┏━━

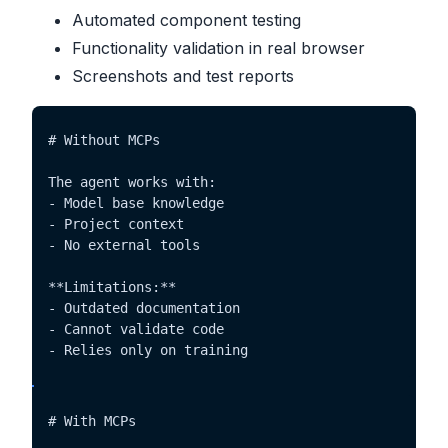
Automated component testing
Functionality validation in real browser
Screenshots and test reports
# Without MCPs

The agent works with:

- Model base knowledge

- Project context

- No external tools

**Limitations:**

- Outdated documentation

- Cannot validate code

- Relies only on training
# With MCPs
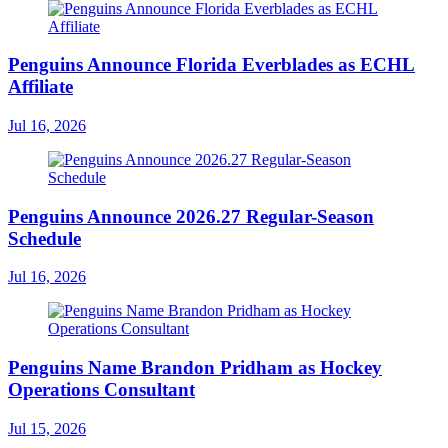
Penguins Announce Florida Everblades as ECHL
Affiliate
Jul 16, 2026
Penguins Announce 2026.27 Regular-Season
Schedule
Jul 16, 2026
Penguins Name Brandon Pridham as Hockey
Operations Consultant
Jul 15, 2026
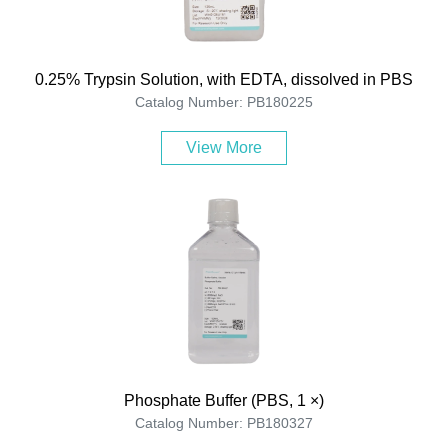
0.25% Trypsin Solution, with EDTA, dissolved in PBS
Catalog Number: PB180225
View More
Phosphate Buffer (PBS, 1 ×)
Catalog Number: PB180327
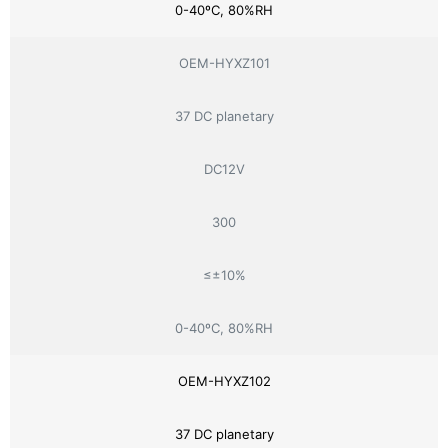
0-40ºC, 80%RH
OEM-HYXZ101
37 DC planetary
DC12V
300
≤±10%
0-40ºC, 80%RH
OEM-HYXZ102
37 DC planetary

┗━━

Task goal: I'd like the records above given again exactly, please, without the pictures.

Answer to this task:
Automated component testing
Functionality validation in real browser
Screenshots and test reports
# Without MCPs

The agent works with:

- Model base knowledge

- Project context

- No external tools

**Limitations:**

- Outdated documentation

- Cannot validate code

- Relies only on training
# With MCPs
Penguins Announce Florida Everblades as ECHL
Affiliate
Jul 16, 2026
Penguins Announce 2026.27 Regular-Season
Schedule
Jul 16, 2026
Penguins Name Brandon Pridham as Hockey
Operations Consultant
Jul 15, 2026
0.25% Trypsin Solution, with EDTA, dissolved in PBS
Catalog Number: PB180225
View More
Phosphate Buffer (PBS, 1 ×)
Catalog Number: PB180327
0-40ºC, 80%RH
OEM-HYXZ101
37 DC planetary
DC12V
300
≤±10%
0-40ºC, 80%RH
OEM-HYXZ102
37 DC planetary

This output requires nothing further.